# Marks HT Thread



## PhotoByMark (Jan 13, 2008)

Hi there everyone.

I have started my quest to create a better HT after being somewhere and almost buying a Bose cube setup. But, I think decided nah I better go see what else I can get for about the same $$$. Oh man, here we go..... LOL. So, I started researching have gone through many ups and downs trying to decide on best approach and what to buy. 

Lets just start with what I have now. 

Room:
30x40 with 18 foot vaulted ceilings. TV/Components on one end, viewing area about 12 feet back. Other end opens to the kitchen and hallway is dead center on the right side. Windows have curtains, tile floor. On the left side a very large rock wall w/fireplace at 45 degree angle from the front wall.

TV: Mistubishi 48" RP 1080i - Already about 4 years old.

AVR: Sony DA5200ES - 6 months old, bought used for $500 from a friend upgrading.
As I have learned I guess Sony is not the popular in the HT world. It does have pre-amp outputs so I am thinking I can use as my preamp and upgrade to better amplifier at some point.

Speakers: Fronts Bose 4.2 bookshelf speakers. Center : A Misc. Yamaha Bookshelf Surrounds: You got me - some no-name 3 ways I found in my shed. LOL. Where did they come from? No-idea. Best part: I

DVD: Samsung DVD player. 

There you have it. Not much to talk about on the current setup. 

My current thinking on the first round of improvements:

BR Player: Sony PS3. From what I can tell the PS3 is still one of the better choices for BR. 

Proposed new speakers: 
LR - Axiom M60V2 -> or Maybe the M80v2?
C - Axiom VP150
Surround and Rear -Axiom Qs8 v2

Subwoofer: Considering SVS PC-Plus 20-39 or 16-46 or perhaps SVS PB12-Plus2
Other brands considered: Epik, HSU, Axiom
Whatever sub I settle on I am open to adding another eventually. The room is large and from what I have read could easily require at least subwoofers. Budget only allows for 1 right now.


After the speaker purchases - the next goals would include

Learn how to tune sub and speakers. Wow, just reading last night and today on some of the topics and did not know about all that stuff. The whole tuning thing. Sounds cool though.
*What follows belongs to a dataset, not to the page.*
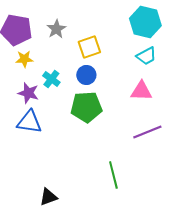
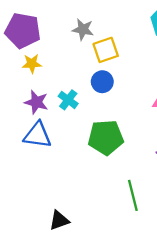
gray star: (56, 29) -> (83, 29), moved, turned -30
cyan cross: (51, 79) -> (68, 100), moved
green pentagon: (86, 107) -> (106, 137), moved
Better amplifier(s). I have not done much research here.

Add'l sub if needed: 

Improve acoustics of the room - this should go higher in the list.

Dedicated HT room: Yep, this is the eventual long term goal. Good news is I have a back room that I could use. Currently, it is our home gym room and it does not have central air. 

I have rambled on enough for my first real post here. I am totally open to all comments/ideas/other brands/speaker recommendations etc. as I have not actually purchased anything new yet.


----------



## PhotoByMark (Jan 13, 2008)

A comment: 

I see SVS is a sponsor here and appear to contribute regularly on this site. I just emailed them last night to get some assistance on my first subwoofer purchase. I did that before I discovered this site. I wish I could enter that drawing!


----------



## PhotoByMark (Jan 13, 2008)

One more comment : I was just reading about sub placement. So it is better to not place the subs in corners? Actually, that is kind of good news because one big issue for me is I do not have usable corners. One side has a front door and the other side is a fireplace. If I eventually end up with 2 subs I have room along the walls on both sides of the room.


----------



## eugovector (Sep 4, 2006)

PhotoByMark said:


> One more comment : I was just reading about sub placement. So it is better to not place the subs in corners? Actually, that is kind of good news because one big issue for me is I do not have usable corners. One side has a front door and the other side is a fireplace. If I eventually end up with 2 subs I have room along the walls on both sides of the room.


Some people like corners because it makes the bass louder, but usually not flat. If you want loud bass, the corner is for you.

For flat bass, you'll want to play around with placement. I found that a little out of the corner, next to my right speaker works best for me.


----------



## PhotoByMark (Jan 13, 2008)

Thanks. Once I get one I suppose it will take some experimenting and calibrating to get the right frequency response vs bass loudness.


----------